CAST: Sharlto Copley, Danila Kozlovsky, Haley Bennett, Tim Roth, Andrei Dementiev, Cyrus Arnold, Ilya Naishuller, Will Stewart, Dasha Charusha, Svetlana Ustinova



BASICALLY…: The viewer is placed in the shoes of Henry, a man brought back to life who must rescue his wife Estelle (Bennett) from an evil crime boss (Kozlovsky) while also learning the truth of his own identity…


A friendly word of advice for anyone wanting to consume any kind of snack or drink while watching Hardcore Henry in the cinema: DON’T.

We’re not even joking: the motion sickness you will experience while watching this first-person action film, marketed as one of the first of its kind to be shot almost entirely that way, will be enough to make you feel queasy within the first half hour, and we guarantee you will feel a whole lot worse with a full stomach (this reviewer found that out the hard way with the melon packages they ate during this, and we’ll just leave it at that). It’s bad enough that the camera is shaking every which way to replicate the movement of running or fighting, but the fact that it rarely takes a break to allow anyone a chance to rest their eye sockets and be in a state of calm for longer than five or ten seconds means that we are constantly on the move, and you know what they say about running right after eating. So, for the health of yourself and those around you, please do not even think about getting some popcorn or nachos or whatever as you go into this film.

However, even if you were wise enough to avoid eating before this film, you will still be feeling somewhat repulsed by not only the constant camera movement that would make anyone with a weak stomach feel nauseous, but also by the unpleasant and even grotesque uber-violence that’s so over-the-top and insane that not even Queen songs can bring it back to what it considers reality.

The best way to actually sum up the film is to try and explain the plot: the viewer is Henry, a guy brought back to life with a robotic arm and leg by a woman (Haley Bennett) claiming to be his wife. Before you can say “what the hell is going on?!”, an albino Russian mastermind (Danila Kozlovsky) with telekinetic powers wants Henry as a prototype for his own army of super-soldiers in a world-domination plot that’s as complicated as it is nonsensical, and when he’s dropped into the middle of a Russian city he must run from and kill the bad guys with the help of multiple British-accented characters all played by Sharlto Copley, including – among many others – a homeless man, an army colonel, a punk rocker, a cocaine-addled swinger, and a lounge singer that croons “I’ve Got You Under My Skin”.

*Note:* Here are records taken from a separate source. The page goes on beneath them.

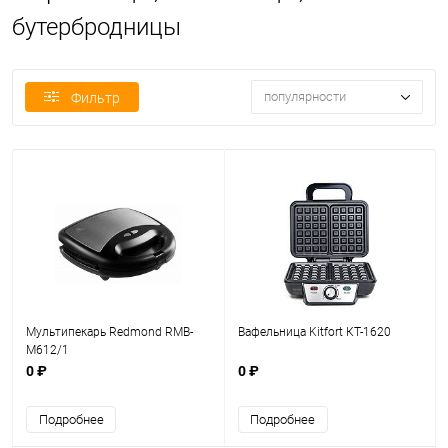
бутербродницы
популярности
Фильтр
Мультипекарь Redmond RMB-
Вафельница Kitfort КТ-1620
M612/1
0 ₽
0 ₽
Подробнее
Подробнее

Were you able to follow all of that? We hope so, because all that stuff genuinely happens in this movie. It is absolutely insane, but not the kind where it’s enjoyable to watch and more like you keep wondering what kind of asylum they broke out of to put this film together. That extends also to the high levels of violence, which when amplified by the POV shooting style that places us right in the middle of it all gives off some uncomfortably sadistic vibes when we are forced to watch what are meant to be our own hands shoot, stab, smash, dismember, behead and murder countless goons as well as anyone else who happens to get in the way. It’s like watching someone play one of the most violent first-person shooter video games ever created, but feeling increasingly disturbed by the psychotic tendencies it may be placing on the player.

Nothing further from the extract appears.